Several years ago, when I lived in a low-income, mostly Hispanic neighborhood on Staten Island, New York, my nearest neighbors were an oddly configured family which consisted of two brothers, raising two children, a girl and a boy who were their niece and nephew. At the time I first met them the girl was about eight years old and the boy a few years younger. I wondered idly what had happened to the parents. Finally, someone told me that their mother was dead and their father was in jail for dealing drugs. This was nothing tremendously out of the ordinary for that sort of neighborhood and its inhabitants. and I didn't think about it a lot.
The two brothers had very little money, were constantly behind in their rent, took occasional odd jobs, eked; a rather common story.
A year or so after I moved there, one of the brothers came upstairs to see me, clearly upset. He told me his jailed brother was dying of AIDS. I got more of the story. The details of the story went like this: Luis, a small, gentle, friendly man, his wife, and their two children (the children I have been telling you about) had been living not far away in the same neighborhood. One day, one of his friends came to him and asked him to keep a few boxes for him until he, or someone, called for them; he was going somewhere, moving, he just couldn't fit them into his car. Luis readily agreed because Luis was an agreeable, friendly man, because the poor know they have to help one another, and because and he was under some particular obligation to the friend as well. It didn't seem like a big deal.
What Luis didn't know was that the boxes contained illegal drugs. The person who gave him the boxes secretly belonged to a gang who had set up a substantial deal, but they didn't trust the other party, who, they suspected, might be the police. So their strategy was to deliver the drugs by leaving them with a naive third party. When arrangements had been made for payment, the buyer would be told where the product was and could go pick it up.
It turned out that the gang's suspicions were correct; the other party were, indeed, the police. They went to Luis's house, picked up the boxes, and arrested Luis and his family. The children went into whatever hell the city provides for abandoned minors, and the couple went to jail, into the jaws of the machinery of what is called the 'justice system' by some.
At one point in the subsequent processes of torment, the police decided that if Luis would plead guilty and admit responsibility for the drugs, they would release his wife and children. As there was certainly no use protesting his innocence, that is what Luis did. The police kept their word on this occasion; Luis was sent to prison for a long term, but his wife and children were released.
This turned out not to be such a good thing, however. The gang believed that Luis had cooperated with the police and betrayed them, and that they had escaped arrest themselves only through their great acuity, dispatch, and ruthlessness. They decided to punish Luis. They could not easily reach him in prison, however, so they murdered his wife instead, an execution-style shooting. They probably would have murdered the children, but as it happened the children were visiting a relative when their mother was slaughtered in her home, and the gang was unwilling to press their luck -- although there was certainly no indication that the police would do much of anything about it anyway; it was a 'drug-related killing' and nothing for respectable people to worry about.
Meanwhile, in prison, Luis's youth, good looks, slight build, and amiable temper attracted an unfortunate sort of attention. After suitable beatings to soften him up, he was repeatedly raped by larger, stronger, uglier, more brutal men, some of whom were HIV-positive. Unsurprisingly, he contracted the disease himself. In prison, however, he received no treatment. After all, he was a drug dealer. Finally, when he began to show symptoms of the disease, thus becoming an inconvience to the prison administrators, he was released, so that he could go home and die. Between the AIDS, the beatings, the rapes, the prison environment, and so on, he was by now pretty weak.

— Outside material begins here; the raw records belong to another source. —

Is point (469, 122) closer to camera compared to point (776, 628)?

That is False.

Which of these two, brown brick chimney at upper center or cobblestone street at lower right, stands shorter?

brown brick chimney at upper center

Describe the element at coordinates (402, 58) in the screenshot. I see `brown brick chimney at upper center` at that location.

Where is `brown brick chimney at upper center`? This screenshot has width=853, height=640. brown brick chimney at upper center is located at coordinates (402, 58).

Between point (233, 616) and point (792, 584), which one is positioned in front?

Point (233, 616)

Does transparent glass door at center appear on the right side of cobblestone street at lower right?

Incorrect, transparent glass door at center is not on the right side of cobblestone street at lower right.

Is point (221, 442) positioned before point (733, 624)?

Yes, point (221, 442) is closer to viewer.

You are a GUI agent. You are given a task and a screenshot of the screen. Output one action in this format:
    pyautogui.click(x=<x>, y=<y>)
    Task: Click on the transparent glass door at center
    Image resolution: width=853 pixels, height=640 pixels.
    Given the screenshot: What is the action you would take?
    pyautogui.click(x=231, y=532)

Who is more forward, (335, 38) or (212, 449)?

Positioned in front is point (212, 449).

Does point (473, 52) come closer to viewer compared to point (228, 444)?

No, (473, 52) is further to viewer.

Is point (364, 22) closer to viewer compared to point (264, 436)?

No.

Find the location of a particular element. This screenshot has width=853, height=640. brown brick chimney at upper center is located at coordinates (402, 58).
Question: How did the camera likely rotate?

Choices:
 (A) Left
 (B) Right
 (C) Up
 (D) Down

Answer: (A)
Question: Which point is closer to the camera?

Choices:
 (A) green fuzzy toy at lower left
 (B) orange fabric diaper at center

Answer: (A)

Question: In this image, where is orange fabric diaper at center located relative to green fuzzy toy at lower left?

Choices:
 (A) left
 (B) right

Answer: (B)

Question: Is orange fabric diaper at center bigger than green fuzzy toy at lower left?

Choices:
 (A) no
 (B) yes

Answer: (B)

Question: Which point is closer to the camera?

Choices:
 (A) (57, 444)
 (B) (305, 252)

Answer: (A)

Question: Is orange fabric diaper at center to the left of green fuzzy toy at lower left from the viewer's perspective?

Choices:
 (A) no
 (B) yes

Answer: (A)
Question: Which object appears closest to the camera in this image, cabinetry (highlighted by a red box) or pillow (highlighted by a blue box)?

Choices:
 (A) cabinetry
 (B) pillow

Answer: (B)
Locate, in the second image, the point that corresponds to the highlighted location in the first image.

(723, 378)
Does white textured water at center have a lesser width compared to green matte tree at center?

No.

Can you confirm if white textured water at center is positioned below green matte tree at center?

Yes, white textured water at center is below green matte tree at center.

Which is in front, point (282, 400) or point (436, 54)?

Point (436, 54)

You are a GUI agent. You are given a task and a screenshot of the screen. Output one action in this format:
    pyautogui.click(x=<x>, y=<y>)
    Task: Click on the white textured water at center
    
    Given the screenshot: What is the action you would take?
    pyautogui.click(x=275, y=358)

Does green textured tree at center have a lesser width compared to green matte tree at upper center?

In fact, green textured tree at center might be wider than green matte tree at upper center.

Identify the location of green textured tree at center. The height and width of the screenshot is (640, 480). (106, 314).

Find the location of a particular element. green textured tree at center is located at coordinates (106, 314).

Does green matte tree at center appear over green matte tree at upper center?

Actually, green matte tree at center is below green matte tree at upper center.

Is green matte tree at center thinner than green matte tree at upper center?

I finally met him at this time. I was going down the stairs and he was coming up, step by careful step. In spite of all he had been through, he remained an amiable, cheerful person, even if he was quite a bit slower going up and down the stairs then I imagine he had been a few years before. A brother introduced me. Having caught his breath, Luis took care to thank me very graciously for some minor favors I had done for his brothers and his children, and hoped we would meet again at a better time.
Not long after that he was taken away to a hospital or hospice and of course I never saw him again.
I think of Luis now and then. I thought of him when the president was asked if he would not do something about the Drug War, and he laughed. It was Luis he was laughing at.